Background information
- Born: October 23, 1984 (age 40) Seattle, Washington, U.S.
- Genres: Jazz, vocal jazz, jazz pop
- Occupation(s): Singer, songwriter
- Years active: 1998–present
- Labels: JVC Kenwood Victor Entertainment, Justin Time
- Website: www.halieloren.com

= Halie Loren =

American singer-songwriter

Halie Loren (born October 23, 1984) is an American jazz singer and songwriter from Sitka, Alaska. Her albums have reached number one on the Billboard Japan Top 20 Jazz Albums chart.

== Biography ==
Loren grew up hearing songs from the Great American Songbook, as well Etta James from her mother's record collection, and Patsy Cline. In her teens she discovered Annie Lennox, Sarah McLachlan, and Joni Mitchell. At the age of 13 she was writing songs, and five years later she won a Billboard World Song Contest. After high school she moved to Nashville and continued to write songs, then went to college in Oregon to study visual arts. She had been performing for five years professionally when at 19 she recorded her debut album Full Circle (2006).

A YouTube video for the single "Perhaps, Perhaps, Perhaps" from They Oughta Write a Song was viewed 5.6 million times as of October 2017.

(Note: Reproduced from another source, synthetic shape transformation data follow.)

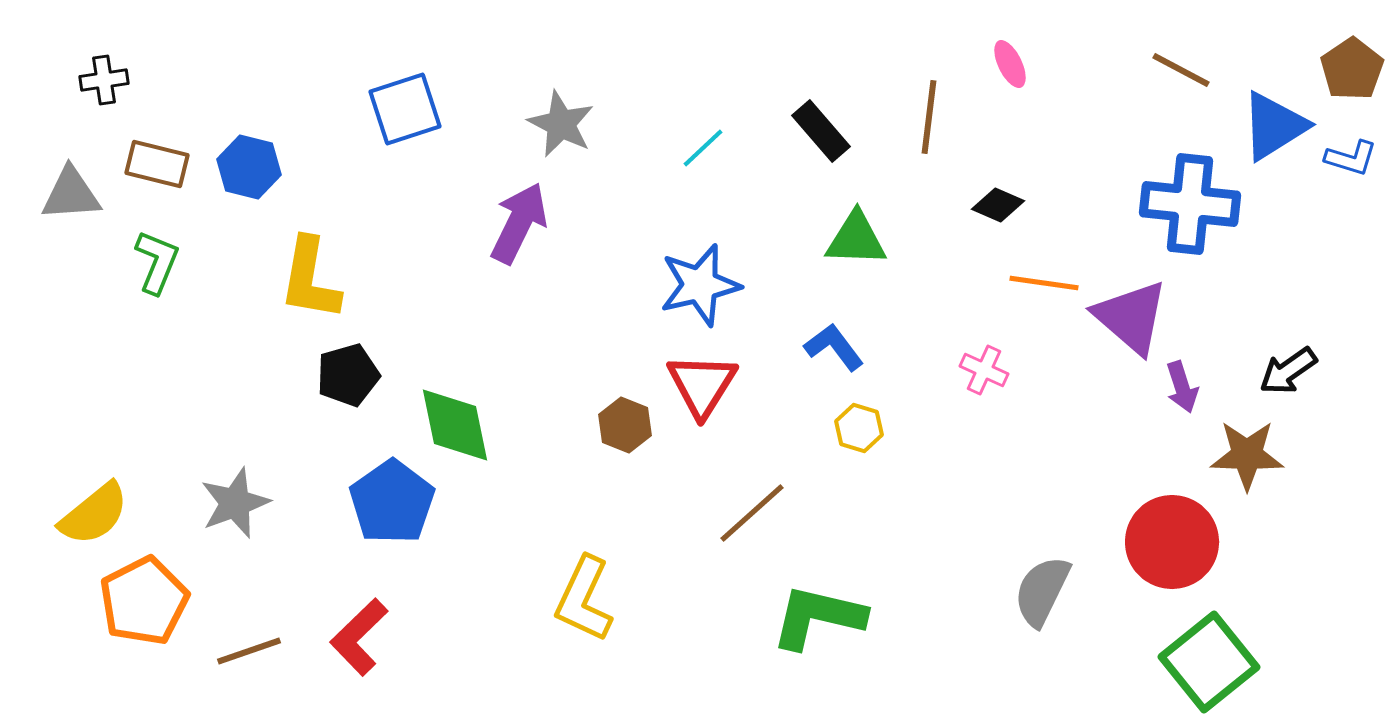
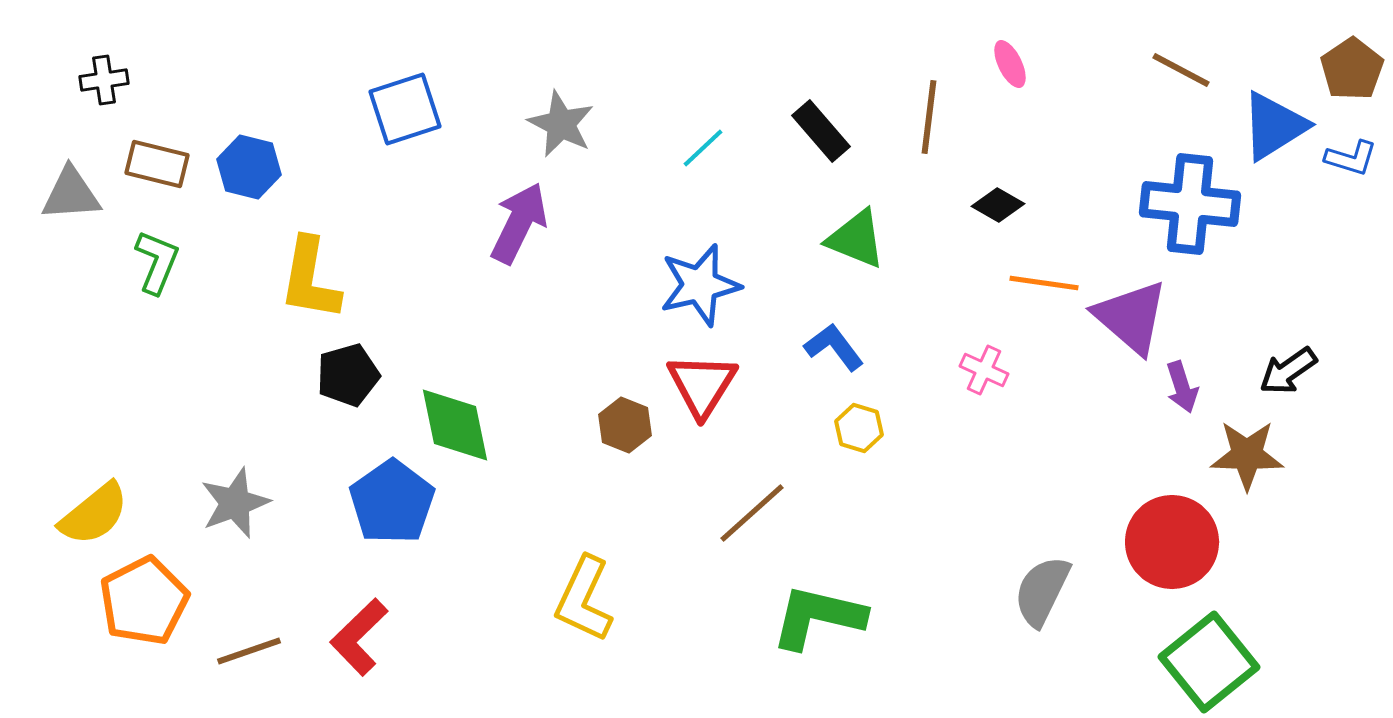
black diamond at (998, 205): rotated 6 degrees clockwise
green triangle at (856, 239): rotated 20 degrees clockwise
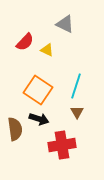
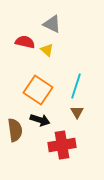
gray triangle: moved 13 px left
red semicircle: rotated 120 degrees counterclockwise
yellow triangle: rotated 16 degrees clockwise
black arrow: moved 1 px right, 1 px down
brown semicircle: moved 1 px down
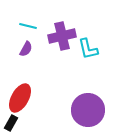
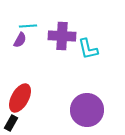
cyan line: rotated 18 degrees counterclockwise
purple cross: rotated 16 degrees clockwise
purple semicircle: moved 6 px left, 9 px up
purple circle: moved 1 px left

In 2012, she performed with the Corvallis/OSU Symphony Orchestra and Orchestra Siciliana. In 2013 she performed a holiday concert in Louisiana with the Monroe Symphony Orchestra.

Butterfly Blue (2015) went to number-one in the Billboard Japan jazz album chart. NPR reviewer George D. Graham cited it as one of the best albums of 2015. On Butterly Blue she wrote lyrics for the song "Peace" by Horace Silver.

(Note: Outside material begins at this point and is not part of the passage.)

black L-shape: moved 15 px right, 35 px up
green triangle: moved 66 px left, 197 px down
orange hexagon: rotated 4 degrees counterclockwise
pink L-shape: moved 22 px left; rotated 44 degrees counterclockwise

In 2016, she performed with Oliver Jones at Victoria International JazzFest. She headlined the Britt Orchestra summer pops concert led by music director and conductor Teddy Abrams at the Oregon Britt Festival.

In 2017, Loren toured internationally at the Suwon Jazz Festiva in Korea, Orchestra Siciliana in Italy, the Port-au-Prince International Jazz Festival, and an eight-show engagement at Cotton Club Tokyo. She also performed at Jazz Aspen Snowmass.

==Awards and honors==
- First Place, Country category, Pacific Songwriting Competition, "What We're Fighting For" written by Halie Loren and Larry Wayne Clark (2005)
- Jazz Song of the Year, "Thirsty", Independent Music Awards, Vox Pop poll (2011)
- Best Vocal Jazz Album, Heart First, Jazz Critique magazine (Japan) (2011)
- They Oughta Write a Song won best vocal jazz album at the 2009 Just Plain Folks awards. and in 2010 became Japan's second highest-selling jazz album.[2]

== Discography ==
- Full Circle (White Moon Productions, 2006)
- They Oughta Write a Song (White Moon, 2008)
- After Dark (White Moon, 2010)
- Many Times, Many Ways (Justin Time, 2010)
- Heart First (Justin Time, 2011)
- Stages (Justin Time, 2012)
- Simply Love (Justin Time, 2013)
- Butterfly Blue (Justin Time, 2015)
- Live At Cotton Club (Justin Time, 2016)
- From the Wild Sky (Victor, 2018)
- Dreams Lost and Found (White Moon, 2024)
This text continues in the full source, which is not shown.